EXERCISE AIM: Lines containing the word "Expense": say how many there are in the listing, with only the number as the answer.

MATERIAL SHOWN:

────────────────────

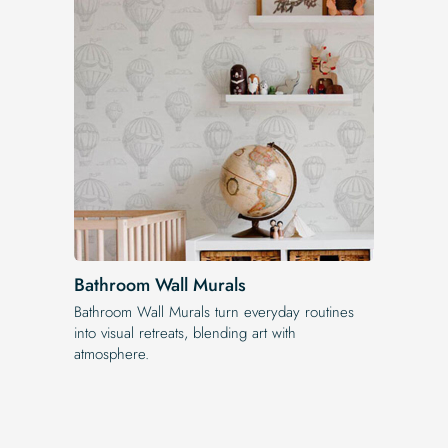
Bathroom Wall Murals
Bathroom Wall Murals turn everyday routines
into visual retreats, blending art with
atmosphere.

────────────────────

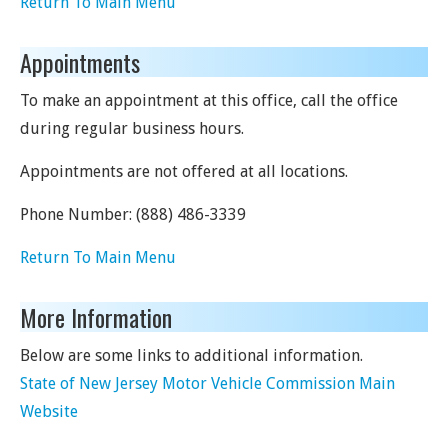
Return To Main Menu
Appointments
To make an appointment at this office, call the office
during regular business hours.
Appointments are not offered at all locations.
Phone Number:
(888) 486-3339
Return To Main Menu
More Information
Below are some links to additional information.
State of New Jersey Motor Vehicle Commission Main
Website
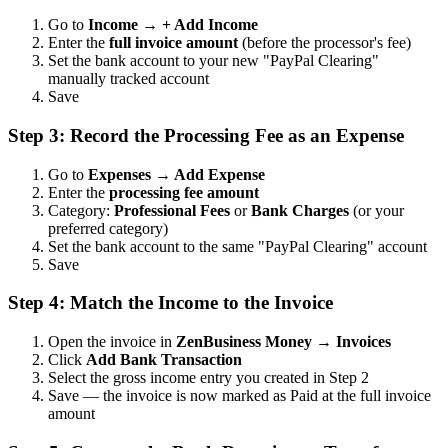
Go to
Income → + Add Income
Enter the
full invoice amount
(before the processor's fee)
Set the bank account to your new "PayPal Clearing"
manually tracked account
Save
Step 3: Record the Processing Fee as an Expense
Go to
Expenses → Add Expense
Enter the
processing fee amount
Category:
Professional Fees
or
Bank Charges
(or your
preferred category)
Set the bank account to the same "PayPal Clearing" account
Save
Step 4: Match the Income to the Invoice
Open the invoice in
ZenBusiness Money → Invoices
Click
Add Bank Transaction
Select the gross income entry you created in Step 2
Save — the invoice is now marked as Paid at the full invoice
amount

────────────────────

ANSWER TO THIS TASK: 2